Quarterback Joe Burrow and LSU are a lethal combination. No one has stopped Burrow, and no one has beaten the top-ranked Tigers this season.

Texas A&M is not going to stop Burrow either. If 11 other teams couldn’t, a group that includes Auburn, Alabama and Florida, then neither are the Aggies.

But that doesn’t mean A&M can’t win Saturday at Tiger Stadium. Auburn and Florida both came close, and their efforts prove the Aggies have a chance. A&M can do the things that Auburn and Florida did, maybe even better.

Auburn and Florida weren’t intimidated by playing at Tiger Stadium. Neither will the Aggies after playing four top 10 teams, including road games at Georgia and Clemson, which also fondly calls its stadium Death Valley.

Auburn and Florida were much alive in LSU’s Death Valley, scoring enough points to be in position to win. That wasn’t even that shocking. LSU has allowed seven of its 11 opponents to score at least 20 points. So A&M is going to score points, but when and how many will determine its chances.

LSU’s first two-score lead against Auburn came early in the fourth quarter on a 7-yard touchdown run by Burrow for a 23-13 advantage. Auburn fought back, scoring a touchdown with 2 minutes, 32 seconds left to make the final 23-20.

Florida played even better than Auburn.

LSU didn’t get a two-score lead on the Gators until 5:43 left in the game when Ja’Marr Chase caught a 54-yard touchdown pass to make the final 42-28. Chase’s long TD catch ended 21 unanswered LSU points after Florida scored on the opening possession of the second half for a 28-21 lead.

All of Florida’s touchdown drives took at least 10 plays, eating up lots of clock. Auburn also had a 14-play, field-goal drive, but time of possession means nothing to LSU because its offense is so potent. All but one of LSU’s touchdown drives against Florida took less than 2:10. LSU had the ball for only 21:41.

Saturday’s game is not going to be determined by how long A&M possesses the ball but how many times it scores. It’s also not necessarily going to help A&M being balanced offensively. Scoring, ultimately, matters most, and A&M’s offense should go into the game confident, because teams have moved the ball on LSU with some consistency.

That’s not to say time of possession can’t help A&M. Part of the problem with trying to defend LSU happens when opposing offenses score too quickly on the Tigers. Aggie fans saw glimpses of that phenomenon during the Kevin Sumlin era.
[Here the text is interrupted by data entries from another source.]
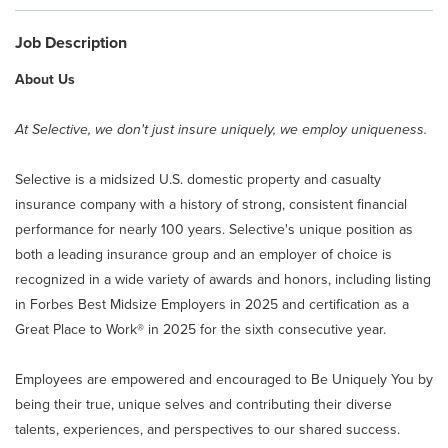
Claim Center
Job Description
Info Center
About Us
At Selective, we don't just insure uniquely, we employ uniqueness.
About Selective
Selective is a midsized U.S. domestic property and casualty
Careers
insurance company with a history of strong, consistent financial
performance for nearly 100 years. Selective's unique position as
Returning Applicant Login
both a leading insurance group and an employer of choice is
recognized in a wide variety of awards and honors, including listing
in Forbes Best Midsize Employers in 2025 and certification as a
Internal Applicant Login
Great Place to Work® in 2025 for the sixth consecutive year.
Manage Job Alerts
Employees are empowered and encouraged to Be Uniquely You by
being their true, unique selves and contributing their diverse
talents, experiences, and perspectives to our shared success.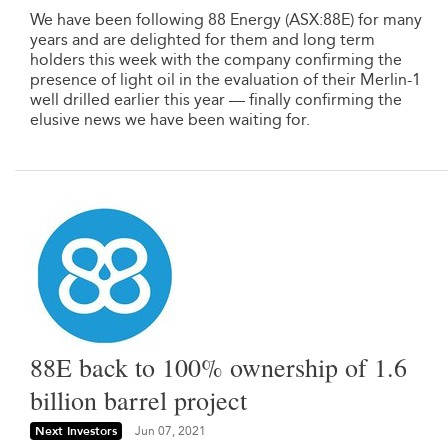
We have been following 88 Energy (ASX:88E) for many
years and are delighted for them and long term
holders this week with the company confirming the
presence of light oil in the evaluation of their Merlin-1
well drilled earlier this year — finally confirming the
elusive news we have been waiting for.
88E back to 100% ownership of 1.6
billion barrel project
Next Investors
Jun 07, 2021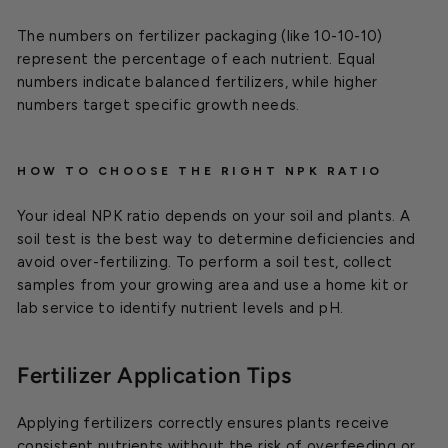
The numbers on fertilizer packaging (like 10-10-10)
represent the percentage of each nutrient. Equal
numbers indicate balanced fertilizers, while higher
numbers target specific growth needs.
HOW TO CHOOSE THE RIGHT NPK RATIO
Your ideal NPK ratio depends on your soil and plants. A
soil test is the best way to determine deficiencies and
avoid over-fertilizing. To perform a soil test, collect
samples from your growing area and use a home kit or
lab service to identify nutrient levels and pH.
Fertilizer Application Tips
Applying fertilizers correctly ensures plants receive
consistent nutrients without the risk of overfeeding or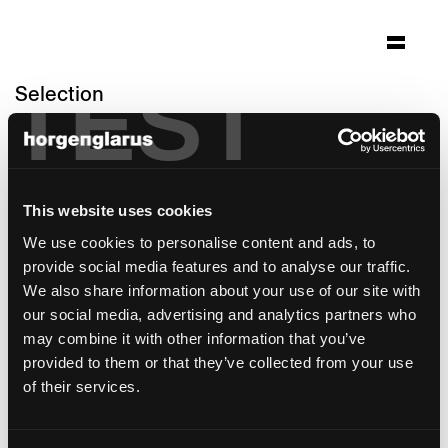
TEST
Selection
swiss national bank
Bern, Switzerland
Architecture: Aebi & Vincent Architekten SIA
This website uses cookies
AG
We use cookies to personalise content and ads, to
Photo: Adrian Scheidegger
provide social media features and to analyse our traffic.
Chair model:
Haefeli
,
Select
We also share information about your use of our site with
Max Ernst Haefeli
- Special edition: Backrest
our social media, advertising and analytics partners who
in cane webbing
may combine it with other information that you’ve
provided to them or that they’ve collected from your use
of their services.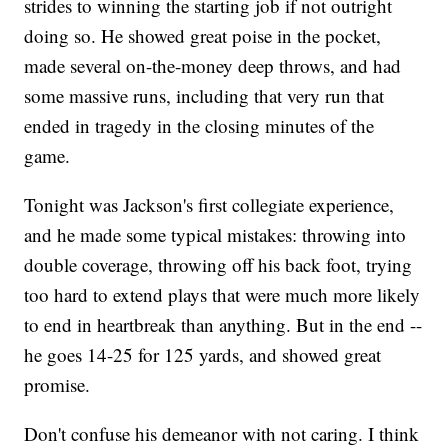
strides to winning the starting job if not outright
doing so. He showed great poise in the pocket,
made several on-the-money deep throws, and had
some massive runs, including that very run that
ended in tragedy in the closing minutes of the
game.
Tonight was Jackson's first collegiate experience,
and he made some typical mistakes: throwing into
double coverage, throwing off his back foot, trying
too hard to extend plays that were much more likely
to end in heartbreak than anything. But in the end --
he goes 14-25 for 125 yards, and showed great
promise.
Don't confuse his demeanor with not caring. I think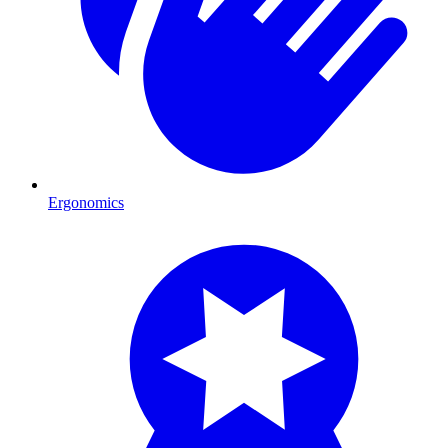
Ergonomics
The trick for A&M is to mix points with clock control, and it all starts with possession No. 1. The Aggies can’t start chasing LSU. Florida and Auburn kept the game close by using their ground games. In fact, every Southeastern Conference team has rushed for at least 100 yards against LSU. Auburn had 33 carries for 130 yards and Florida had 40 for 146. Those are nice numbers, but only if they’re turned into points.

If you can run, you should be able to throw. Auburn freshman quarterback Bo Nix didn’t fare particularly well, completing just 15 of 35 passes for 157 yards. Florida’s Kyle Trask was much better at 23 of 39 for 310 yards with two touchdowns.

Auburn averages 427.2 yards per game to rank 55th in the country. Florida ranks 60th at 416.5. A&M is between at 419.6 (57th).

A&M has the more experienced quarterback in Kellen Mond, who beat LSU last year. Mond hasn’t had a turnover in 18 quarters. Ball security would be a big plus. Auburn and Florida combined for only three turnovers, but LSU had only one. A&M can’t give the nation’s second-highest scoring team extra possessions.

Florida was 16 yards away from a tying touchdown midway through the fourth quarter when Trask threw an interception. Four plays later, LSU scored for a two-TD lead. That was the game’s only turnover.

LSU has been good at not beating itself this season, which makes the task harder for A&M. The Aggies, who are 0-4 against ranked teams this season, will have to pounce on any Tiger mistakes Saturday or suffer the same fate as LSU’s previous 11 opponents.